Она все еще разговаривала с отцом, хотя дверь за ним захлопнулась.
Застывшая тишина комнаты вдруг показалась ей враждебной. Да, но к этой неподвижной тишине она должна привыкнуть. Только ход часов, напоминая ей о ждущей ее работе, разделял быстро бегущее время на небольшие отрезки.
Блажена решительно тряхнула головой, и длинные пряди волос взлетели, словно подстегивая ее. Хватит!
Первая голова гидры – это покупки.
Мамина сумка для покупок висит на прежнем месте, и в ней – вот удача! – чисто вымытая молочная бутылка.
На стенке бутылки видна башенка.
Пустую бутылку она вернет и получит полную.
Остался ли у них кофе? Ну-ка, заглянем в наши запасы! В жестяной банке кофе достаточно, в корзинке есть и картошка, а в другой – лук! Ярко-желтый, шелковистый, блестящий лук!
Блажена радовалась найденным продуктам так, как мог бы радоваться Робинзон на своем необитаемом острове, когда он, умирая с голоду, нашел среди песка съедобные корни и вкусные клубни.
Но вдруг у Блажены безвольно повисли руки. Внезапное воспоминание обволокло ее, словно прозрачная вуаль. Робинзон?
Кто это говорил о Робинзоне и необитаемом острове? Это было во сне? Или она где-то читала? А может, это было в действительности?
Когда, где и как?
Нет, она не может вспомнить!
Но необитаемый остров?
Для нее необитаемый остров – это ее дом, и сама она – Робинзонка. Она будет здесь жить с отцом, и он станет ее верным Пятницей. И на этом пустынном острове Робинзонка будет усердно искать источники для пропитания.
Правда, она может выбежать и купить все, что нужно. Может, но так не годится; в любой игре есть правила, которые нужно соблюдать, а не то и фантазия не поможет, и созданный чудесный мир рухнет.
Играя с Мадей в отцовском гараже, они сооружали стены из ящиков, а то, что было за этими стенами, не существовало для них. Они жили среди этих стен, и это был их дом с нарисованными мелом комнатами, дверями, окнами. Таковы уж испокон веков правила ребячьей игры.

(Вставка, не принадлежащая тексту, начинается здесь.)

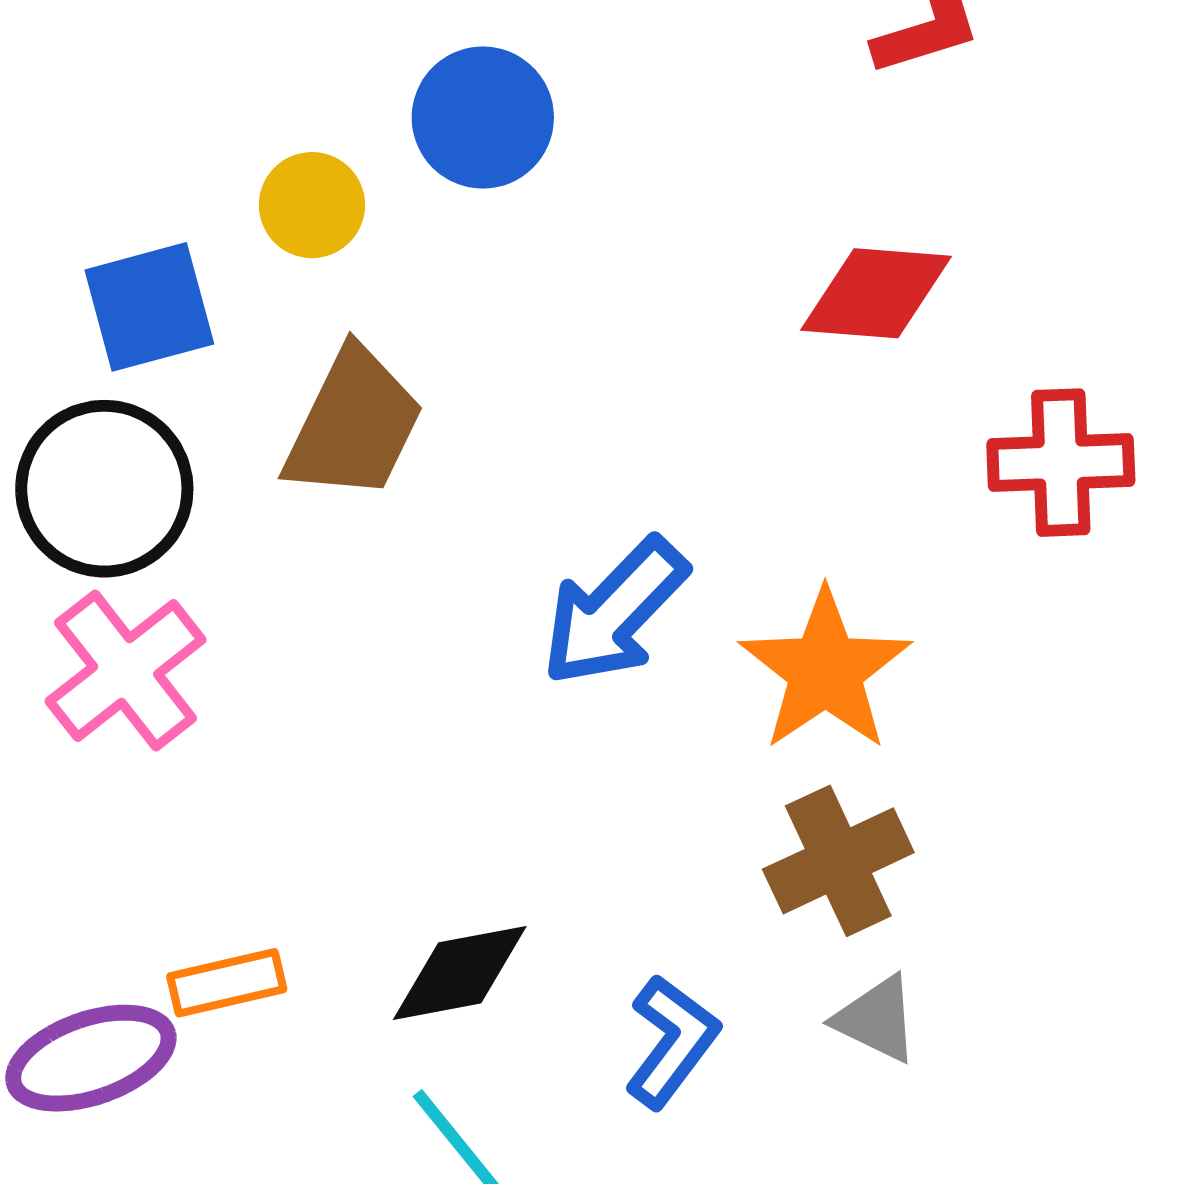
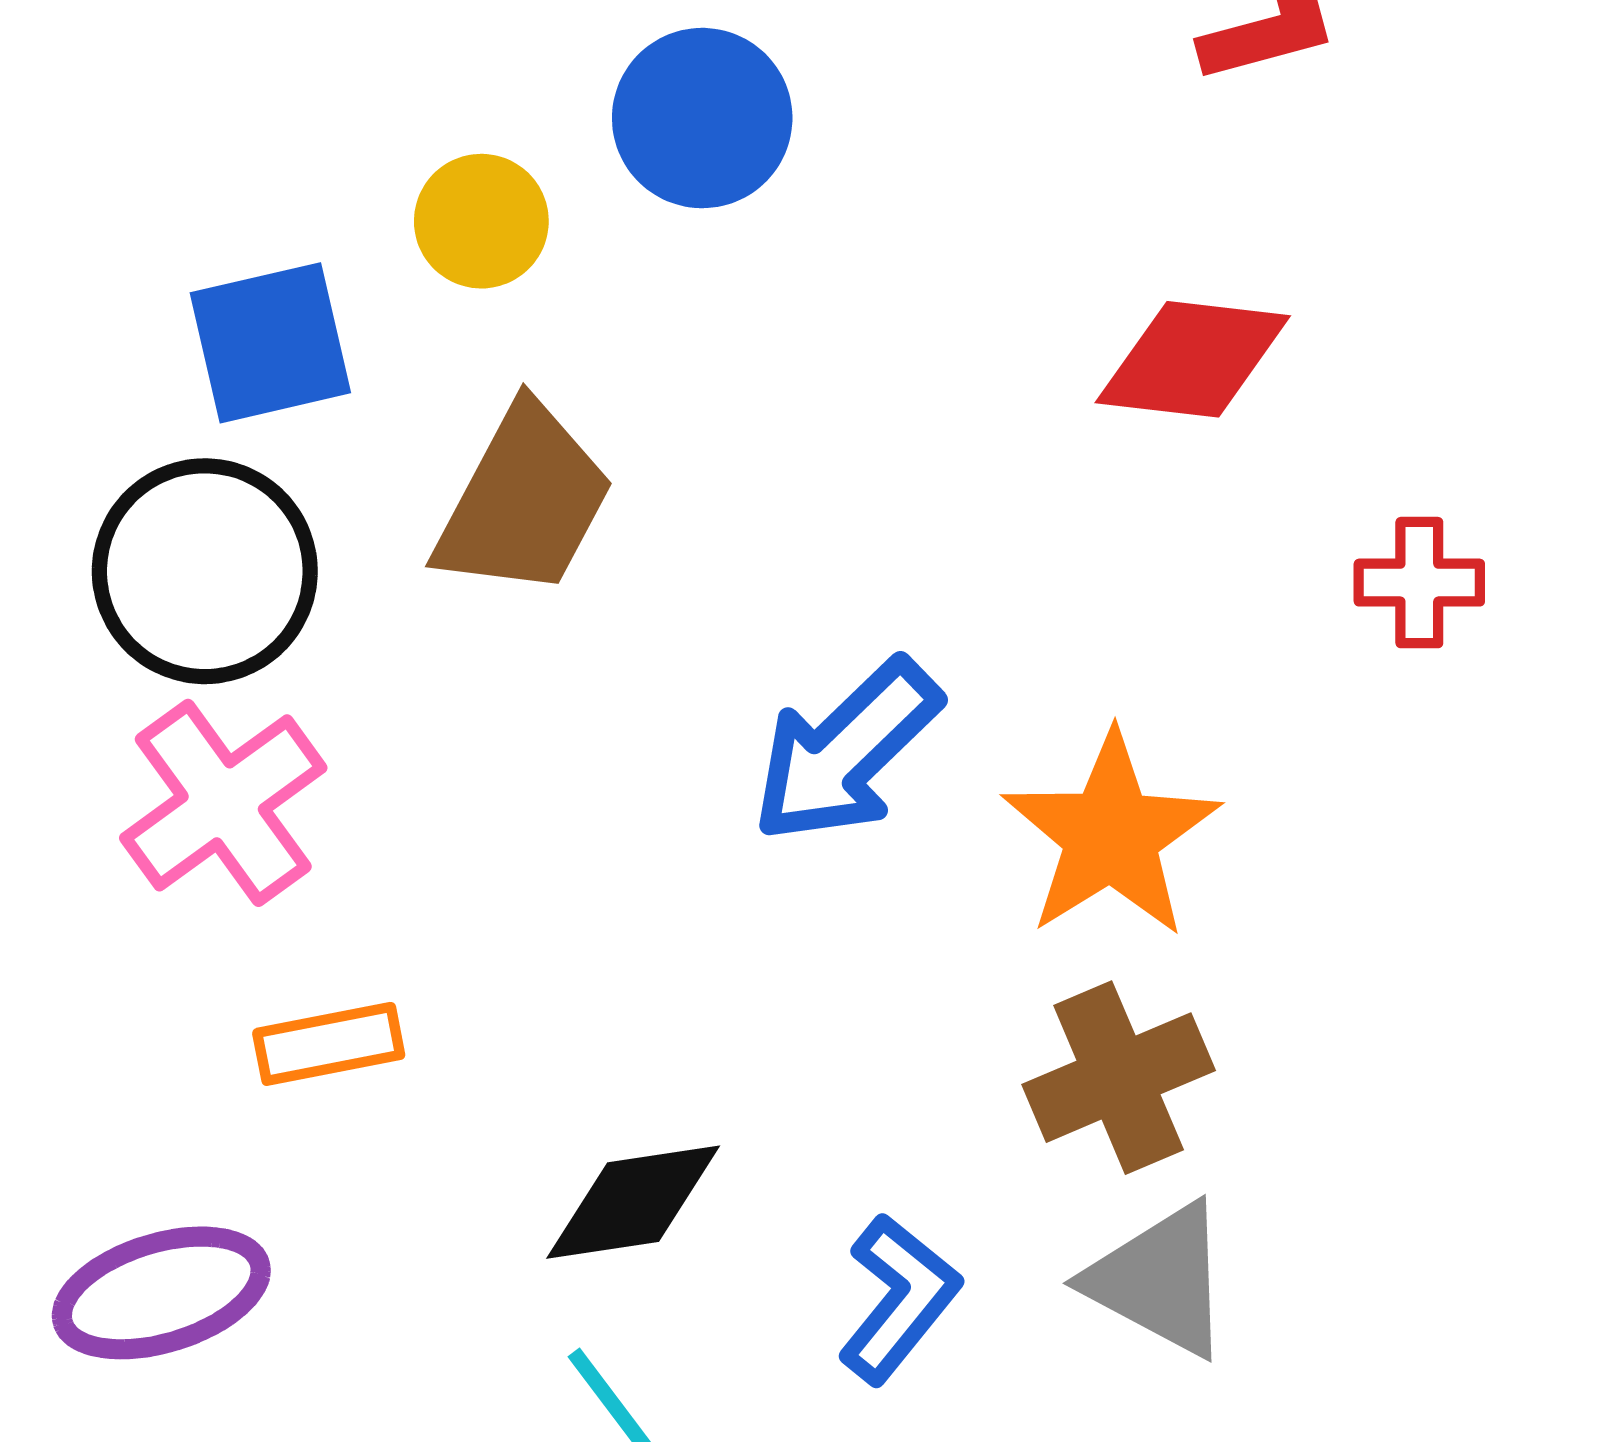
red cross: (1061, 463) -> (1419, 583), size x0.7
orange rectangle: (227, 983) -> (329, 1044), moved
gray triangle: (877, 1019) -> (1160, 1280), size x1.4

Среди обычного мира вдруг возникал совсем другой, особый мир.
В квартире она одна-одинешенька. Квартира Ольдржиха Бора – необитаемый остров, а она, Блажена, его единственная обитательница, кроме папки, верного Пятницы.
Ну и здорово она придумала! Ей будет теперь весело, да и отец наверняка станет смеяться.
В ящике за окном засыхает мелкий лук и базилик, но Блаженка знает, что эти растения в картофельный суп не кладут, туда надо положить чеснок, петрушку, майоран, морковь и сельдерей. Все это придется купить там, за стенами квартиры, и для игры они не годятся.
Робинзонка быстро льет воду в ящик, и вода струится за воротник прохожим, – не беда, сейчас они для нее дельфины и киты, а она должна заботиться о своей плантации.
Блажена поспешно хватает сумку для покупок, кошелек, который оставил ей отец, – нет, Пятница, – берет ключи и опрометью мчится по лестнице вниз.
4
На улице она уже может не так торопиться.
Куда идти? Блажена оглядывается по сторонам. Смотри-ка, вон там на вывеске нарисована такая же башенка, как у нее на пустой бутылке. Тайный знак ей?
Ура, в молочную!
В молочной щебечут служанки и няньки, вертятся тут и дети, у прилавка толпа. Продавщица быстро меняет бутылки с молоком на пустые, развешивает масло, творог, предлагает сыры, обернутые станиолем и украшенные яркими разноцветными картинками: тут и коровья голова с веселыми глазами, и эдельвейс, цветок высокогорных пастбищ.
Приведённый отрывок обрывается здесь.